As described in Mason Gaffney’s essay below, the current system of land markets is very distorted, which distorts the rest of the entire economy, resulting in job shortages, lower wages, homelessness, less affordable housing, less affordable products and services, and unnecessary poverty for many.
Since every product and service requires inputs of natural resources and use of a location, that means producing any product and service involves paying for the use of land. So, by owning land, even if the owner doesn’t produce anything, that enables income which can then be used for buying more land, or buying up other parts of the economy.
Markets only work if the distinction between the two kinds of property is addressed: products made by human effort, versus land and its natural resources, which no person produced.
That is why property in land needs to be treated somewhat differently from products made by human effort, so that there need to be clear limits on the power of landowners, as advocated in the DFC’s Principles and Platform.
Land is a Major Basis of Market Power
(excerpts from Mason Gaffney’s essay: “Land as a Distinctive Factor of Production)
“Land” in economics means all natural resources and agents, with their sites (locations and extensions in space). Land is not just the matter occupying space: it is space. …
Land is indispensable to life, hence to economic activity. The same is generally true of labor and capital, but less “absolutely”. Land can exist perfectly well without labor or capital, and support timber and wildlife, but labor and capital cannot exist at all without at least some land, and often a great deal of land. Substitution is limited. It will not do just to have 57 varieties of labor, or of capital. There must be at least some land. Remember, land includes space itself, and a time-slot in it.

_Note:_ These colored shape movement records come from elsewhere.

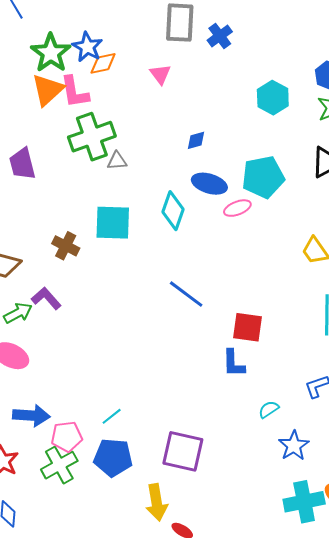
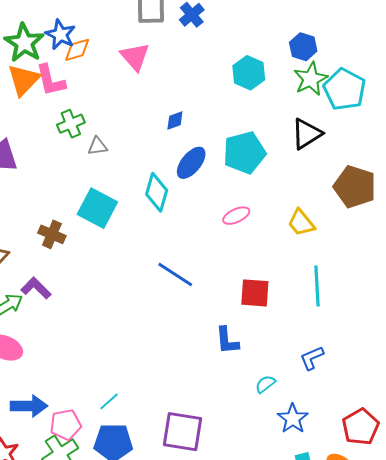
pink triangle: (160, 74) -> (135, 57), size x1.4
green cross: (92, 137) -> (71, 124), size x0.6
blue ellipse: (209, 184) -> (191, 163), turned -64
pink ellipse: (237, 208) -> (236, 216), moved
cyan square: (113, 223) -> (97, 208), turned 30
red square: (247, 327) -> (255, 293), moved

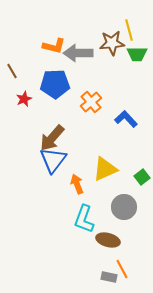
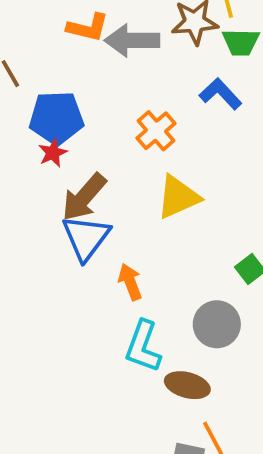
blue pentagon: (55, 84) -> (56, 118), moved
red star: (24, 99) -> (53, 153), moved
blue L-shape: (126, 119) -> (220, 94), moved
yellow triangle: (105, 169) -> (178, 197), moved

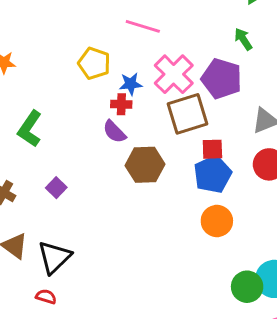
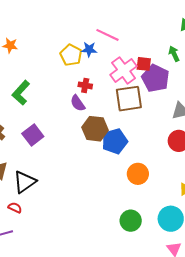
blue star: (131, 84) -> (89, 50), moved
red square: (212, 149) -> (144, 64), moved
blue pentagon: (213, 174) -> (115, 141), moved
purple square: (56, 188) -> (33, 135), size x1.5
green circle: (247, 287) -> (131, 221), moved

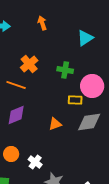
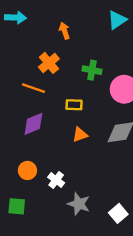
orange arrow: (42, 23) -> (64, 31), moved
cyan triangle: (85, 38) -> (117, 20), moved
yellow rectangle: (75, 100) -> (74, 105), moved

It includes air and water, the environment and the ecology and all original matter itself. Without land there is nothing. Coupling this with the non-reproduceability of land, and its fixity, land is distinctive.
An old limerick puts it well.
“A captious economist planned
to live without access to land.
He nearly succeeded,
but found that he needed
food, water, and somewhere to stand.”
Massed control of land is the most natural base for monopolizing markets because land is limited. Buying land always does double duty: when A expands he ipso facto preempts opportunities from B. For example, a chain of service stations with most of the best corners in a town has market power, the more so if it also holds a large share of oil sources, of refinery sites, of “offset rights” to pollute air, transmission rights of way, harbor sites, and other such limited lands.
Preemption is not always just a by-product of expansion; it may be the main point. For example, in 1993 Builders’ Emporium, a large chain of California hardware stores with large parking lots in good locations, closed down and sold out. The sites were bought up by the largest grocery chain in southern California, Vons Company. According to news reports, this is “a shut-out strategy against competitors.” Vons will convert 6-8 Emporium stores to Vons’ markets, and “hold onto the others until commercial rents rebound — then market them to non-rivals.”
Salomon Bros. analyst Jonathan Ziegler, far from being shocked, praises this as “ingenious.” “You’re controlling who’s in your market area.” Ralphs, another grocery chain, had been looking for sites and is now shut out.
Land uses that stint on labor spell unemployment. The land-surfeit of some, when unconstrained, spells homelessness for others.